Si potesse veder presso o lontano.

Fra' diamanti mi par questo il più bello,

Non so già s'egli è arabico o indiano,

Ma s'io risguardo al suo chiaro colore

D'India egli vien, ch'a noi manda il migliore.


Sempre m'ho dilettato ai giorni miei

Di veder gioie e me n'intendo un poco,

Ma fra tutti i bei sassi nabathei

Questo è 'l più bel, ch'or veggio in questo loco.

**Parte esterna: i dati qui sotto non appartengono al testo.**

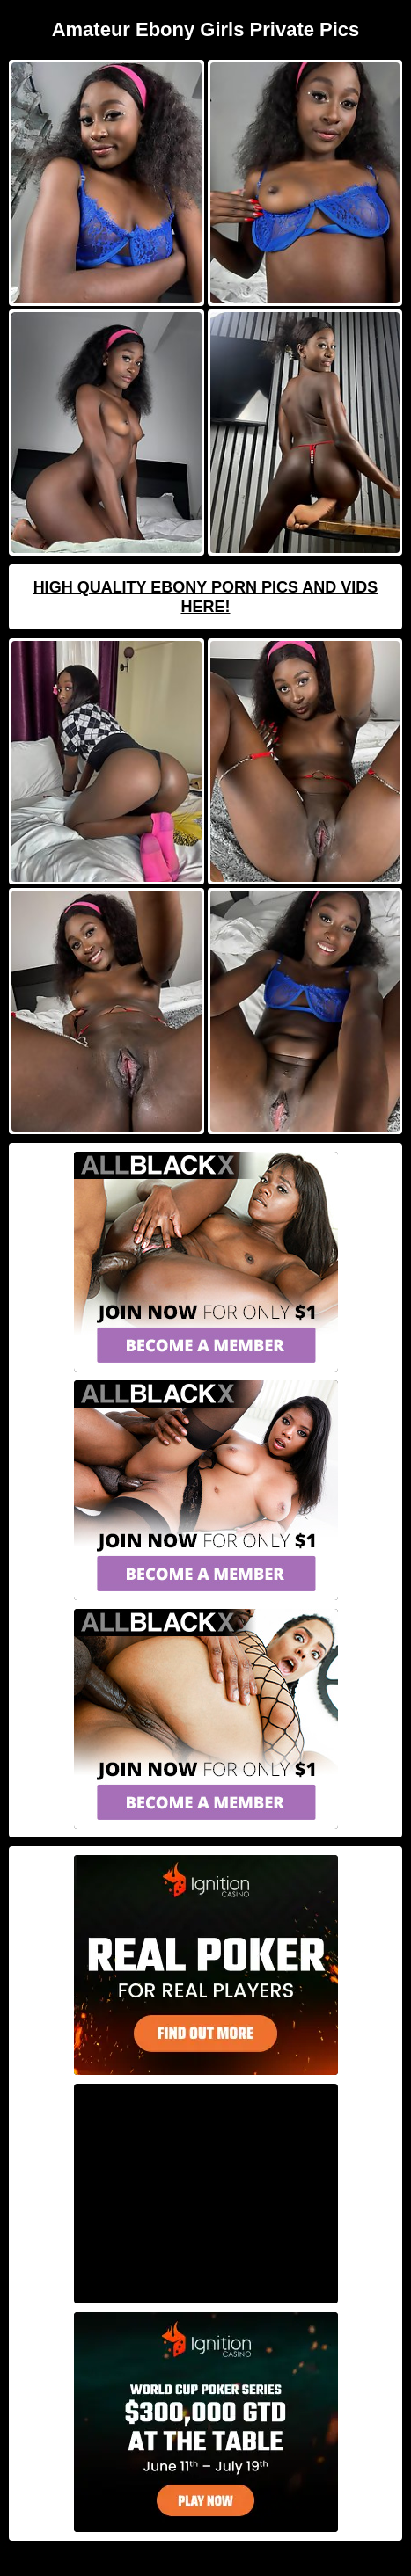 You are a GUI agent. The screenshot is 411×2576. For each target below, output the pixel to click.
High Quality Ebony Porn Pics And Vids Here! (205, 597) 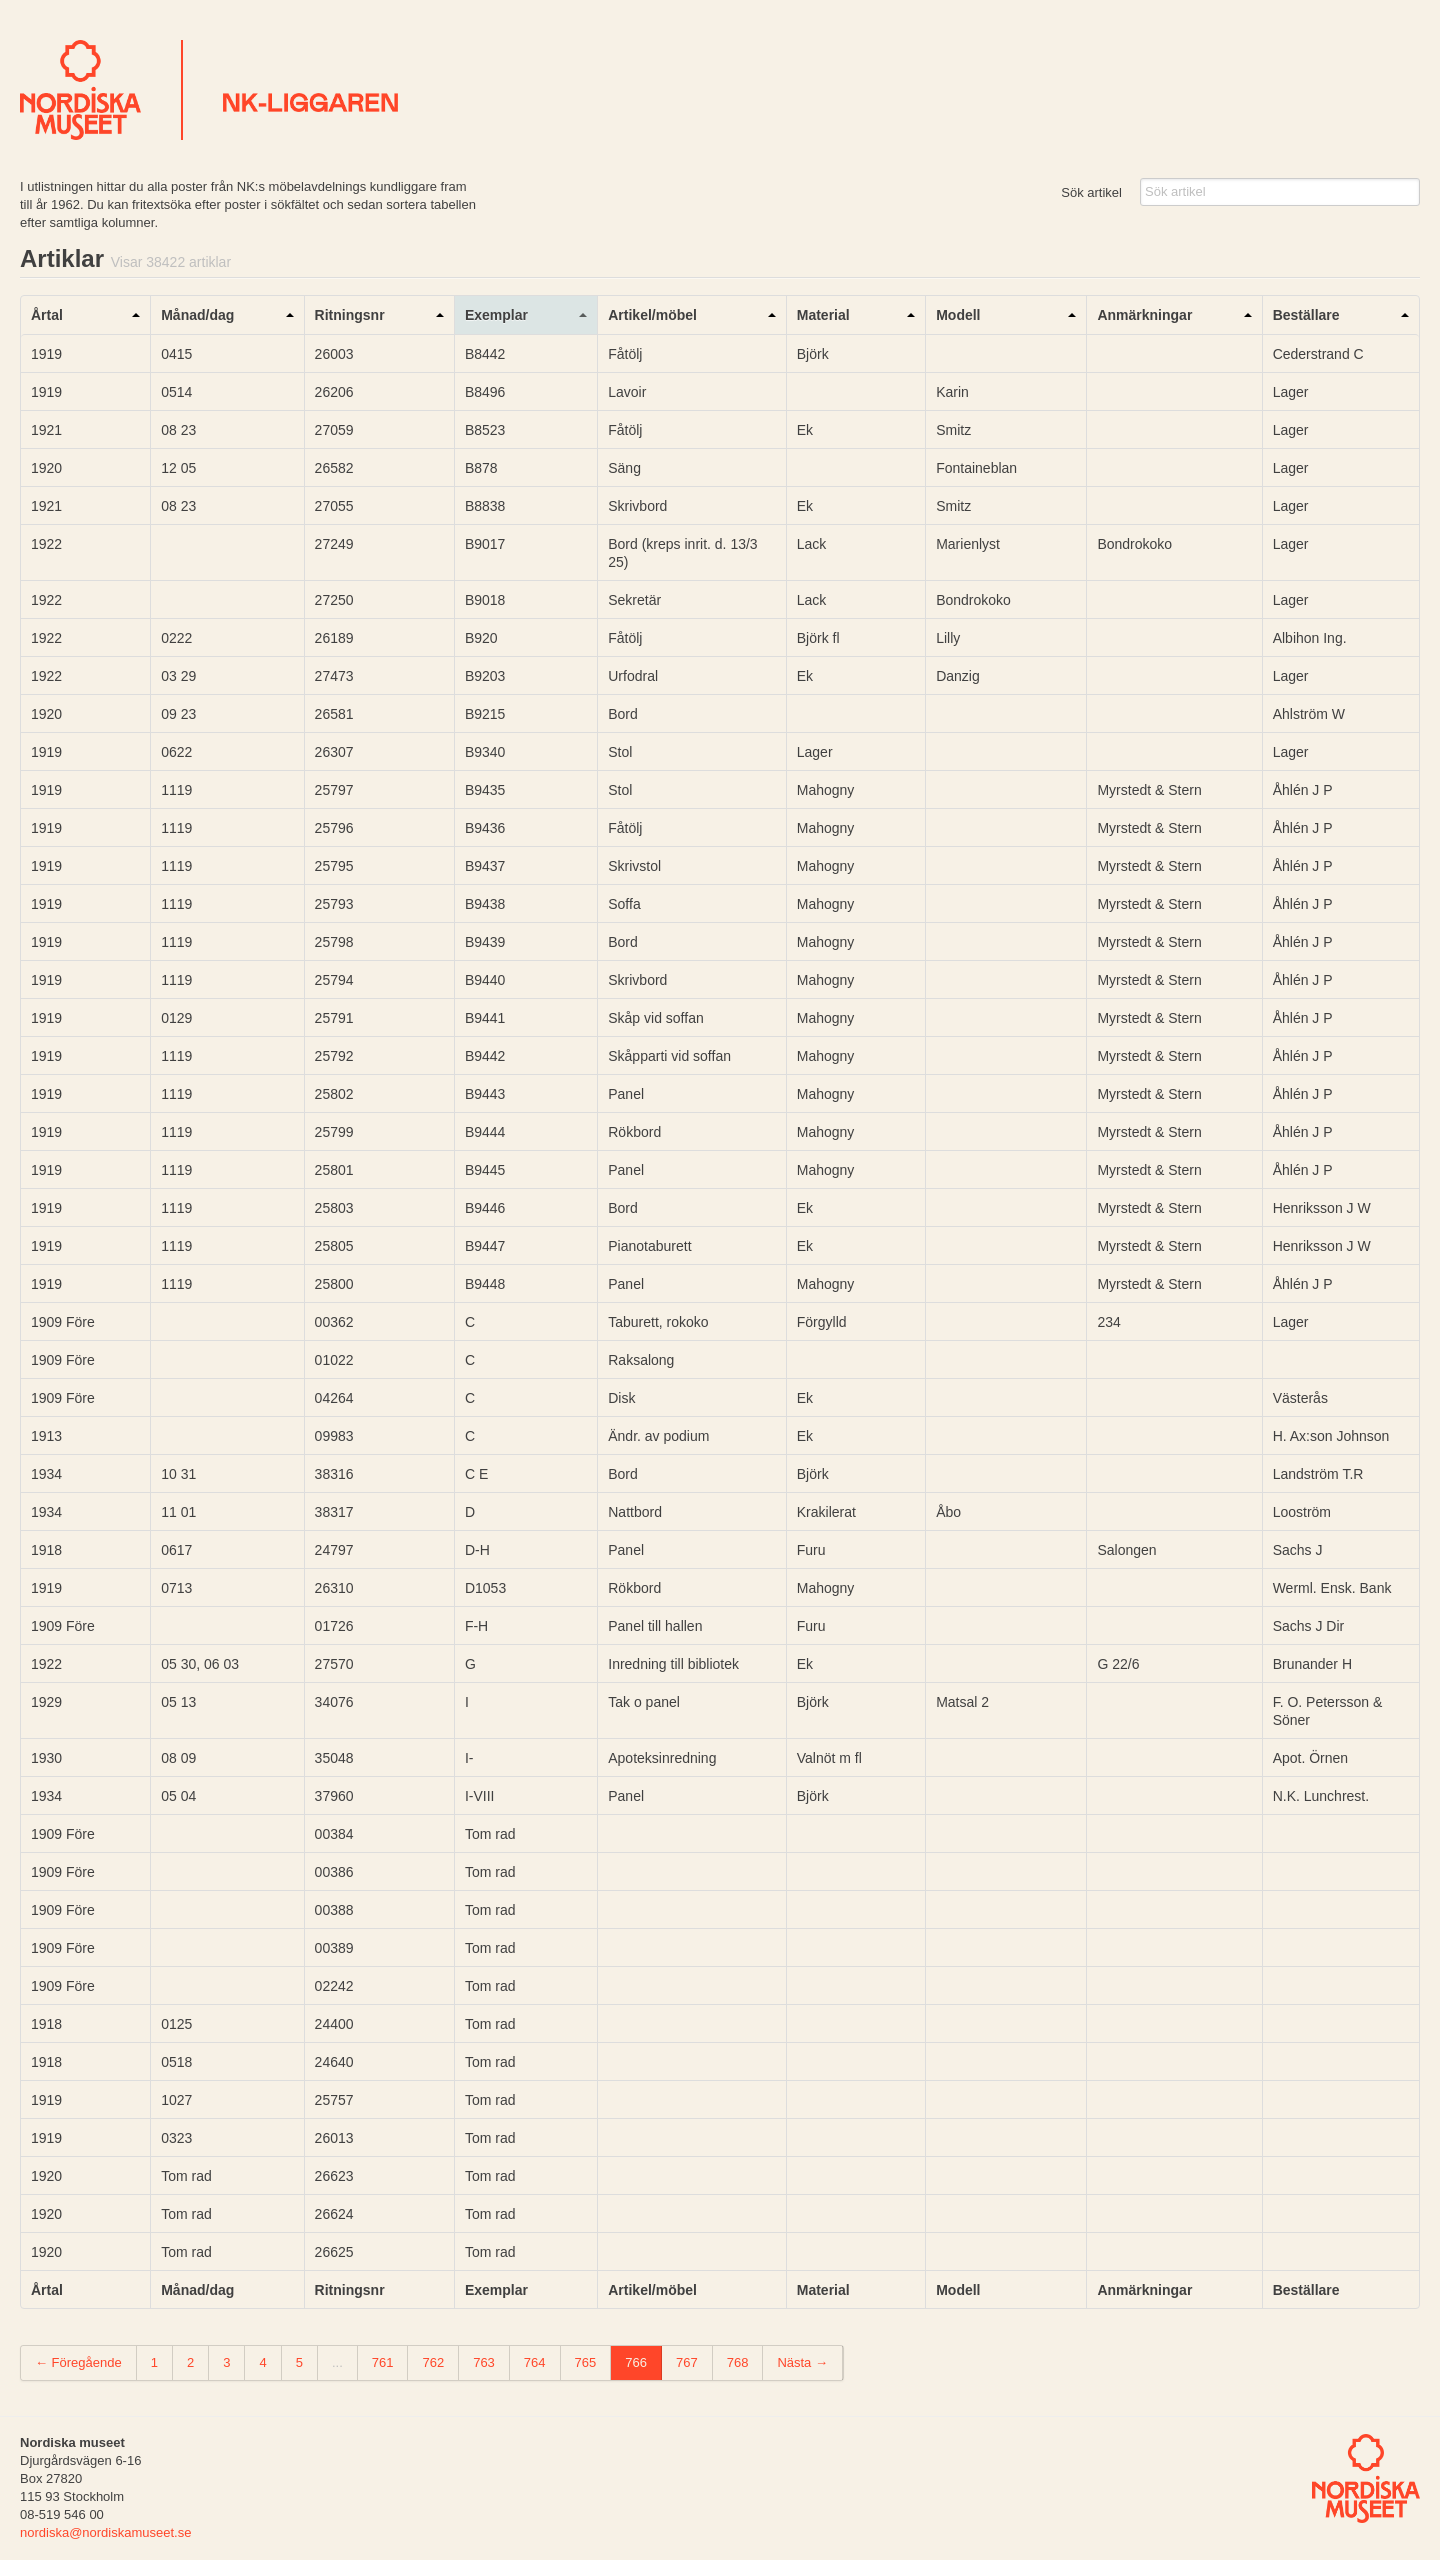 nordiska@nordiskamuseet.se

Deh, dimmi ond'arricchita te ne sei

Che saper bramo la persona e 'l loco,

Bramo, ch'in cortesia mi manifesti

(Se non ti è grave) il modo onde l'avesti. –


Risamante al suo prego non si rese

Contraria, ancor ch'assai mal volentieri

Narrasse altrui le sue felici imprese

E fesse noti i suoi trionfi altieri;

E così al cavallier fece palese

Come del drago estinse i morsi fieri,

E poi ch'essendo nella grotta entrata

In guiderdon la gemma avea acquistata.


Come ode il cavallier che Risamante

La fiera bestia avea di vita sciolta,

Le man leva alle parti eterne e sante

Che quella peste sia spenta e sepolta.

Ormai pur sia sicuro il viandante

(Dicea) che non gli sia la vita tolta,

E potrà il paesano e 'l peregrino

La bellezza goder di quel giardino.


Di ciò m'allegro sì ma via più gioia

Ho perché spero che tu sil colei,

Che m'ha da liberar da quella noia

In che son visso il più dei giorni miei,

E de cui spero aver prima ch'io muoia

Quel ben che bramai tanto e poi perdei;

E così prego il ciel che 'l mio pensiero

S'abbia di questo indovinato il vero. –


Disse la Donna: – allor ch'io trovo il modo

D'espormi a qualche impresa perigliosa,

Non mi ritiro indietro, anzi più godo

Quando si tien per impossibil cosa.

Che di disciorre ogni intricato nodo

Deve aver l'alma pronta e desiosa

Ogni buon cavallier quando alla gente

Giova come fu questo del Serpente. –


Soggiunse quel: Da nobil zelo spinto

Che spinger suole un generoso core,

Anch'io sareimi a tal impresa accinto

Per sicurezza d'altri e per mio onore,

Se non che dubitai di restar vinto

Perché vi fusse alcun magico orrore,

Tem'io gli incanti assai più che la morte

Ch'ivi non val l'esser ardito e forte. –


Così dicendo mise un gran sospiro

Il cavalliero e venne in faccia mesto,

potècelar l'aspro martiro

Che nol fesse per gli occhi manifesto.

La donna di pietade e di desiro

Arse d'intender la cagion di questo,

E 'l pregò a dir qual novità lo strinse,

Qual fera sorte a lagrimar lo spinse.


Rispose il cavallier; Grande sciagura

Turbar mi nel ricordar l'incanto,

Per un che in un castel molti anni dura

Che fu cagion di pormi in pena e in pianto. –

Ma contarvi la sorte iniqua e dura

Ch'ebbe costui spero nell'altro canto,

Dove udirete che l'uom spesso viene

Per ignoranza a piagnere il suo bene.